Dr David Bradshaw memorial bench unveiled in new pocket park

The family of the late Dr David Bradshaw, OBE visited the University campus to unveil a new bench dedicated to his legacy and life.

Photo of David Bradshaw at ceremony

The bench, made of hard wearing recycled materials, has been placed at the new urban pocket park on Leavygreave Road close to the entrance of the Hicks Building. Around the bench the new garden has a grass-free wildflower lawn made up of violets, buttercups, cornflowers and bellflowers. The bench is situated close to the ever popular ‘John’s Van’ that has been serving food to students and staff for over 30 years. The family hopes that students and staff will enjoy the bench and the surroundings for many years to come.

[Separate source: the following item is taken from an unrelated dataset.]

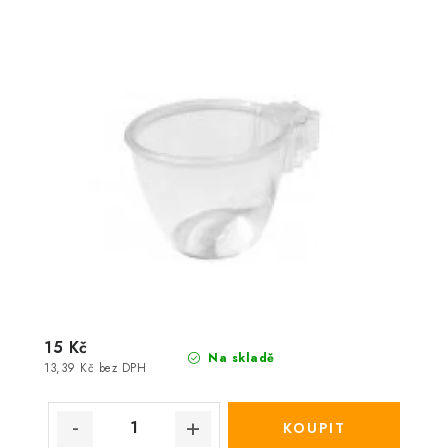
15 Kč
Na skladě
13,39 Kč bez DPH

Photo of Bradshaw family with the bench
David’s family unveil the new bench (from left to right) Anna Bradshaw (David’s granddaughter), Tim Bradshaw (David’s son), Ping Bradshaw (David’s widow) and Molly Bradshaw (David’s granddaughter).

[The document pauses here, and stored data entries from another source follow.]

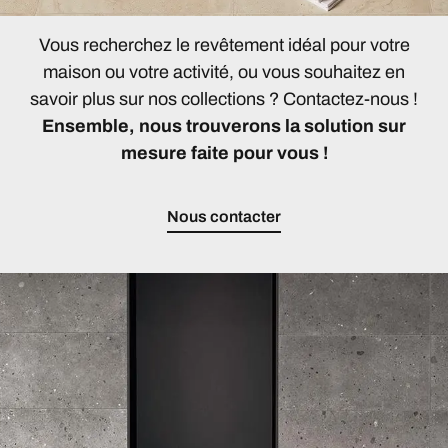
Vous recherchez le revêtement idéal pour votre
maison ou votre activité, ou vous souhaitez en
savoir plus sur nos collections ? Contactez-nous !
Ensemble, nous trouverons la solution sur
mesure faite pour vous !
Nous contacter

David’s family have also very generously donated to set up a new prize in his memory within the School of Education. The David Bradshaw Prize has been endowed and will be awarded annually to one outstanding student in their final year of undergraduate study who has shown excellent engagement in teaching and learning and given a significant contribution to peer learning and the programme community.  

Photo of Tim and Ping Bradshaw cutting the ribbon
Ping and Tim cutting the ribbon to unveil the new bench.

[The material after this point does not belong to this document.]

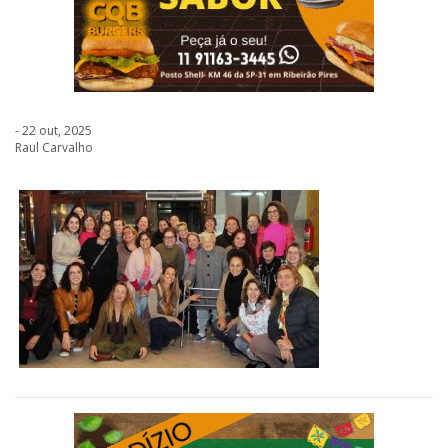
- 22 out, 2025
Raul Carvalho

David Bradshaw (1929-2011) was born in Rushden, Northamptonshire and attended Wellingborough Grammar School. David took the first of his four degrees from the University of Sheffield studying a BA History degree and graduating in 1950. Following that he decided to pursue a career in education and took a teaching diploma in Sheffield completing in 1951. 

David’s distinguished career was occupied with teaching and educational leadership in schools, colleges and universities. After a spell in Ghana, David was inspired to write an MA thesis on the history of education in Ghana. He achieved his third degree from Sheffield in 1966 graduating with an MA in Education.  

David worked for many years at the Sheffield City College of Education, where he became deputy principal and later went on to become principal of Doncaster College of Education, today’s Doncaster College. From this grounding, he took an interest in wider educational and social matters becoming an influential member of regional and national bodies. In 1986, he was awarded an OBE for services to education.

Even after retirement, David continued to pursue his educational interests. He was involved in the development and early years of the Queen’s Prizes for Universities and Colleges and also worked as a consultant with the Department for Education and Employment (DfEE).

His most notable and sustained contribution was to the University of Sheffield where he served on the Council, Convocation and the Executive Committee which he chaired from 2006 to 2009. In addition, he was on many University committees and working parties, especially those devoted to the welfare of students: university halls of residence, teaching and learning, an English language teaching centre and the development of a health centre. In 2003, he was awarded an Honorary Doctor of Letters (LittD) by the University for his ‘remarkable’ contribution. 

Photo of David and Ping Bradshaw at Hon ceremony
David and his wife Ping collecting his Honorary Degree in 2003.

In a note found after his death, ‘About myself for last things’, he hoped to be remembered also for his liking of funny stories and his love of hill walking, music poetry, fine art and cricket. He took great care of the individuals within the organisations he led, remembering their personal battles against hardship and poor health. In some ways, his own success surprised him and he felt honoured to take up the positions he was offered in life. His final comment noted an ‘ongoing search for knowledge at its growing edge’. 

The University will be forever grateful for Dr David Bradshaw’s rich contribution for so many years of his life. We are proud that his memory lives on through the prize in the School of Education and the bench on central campus.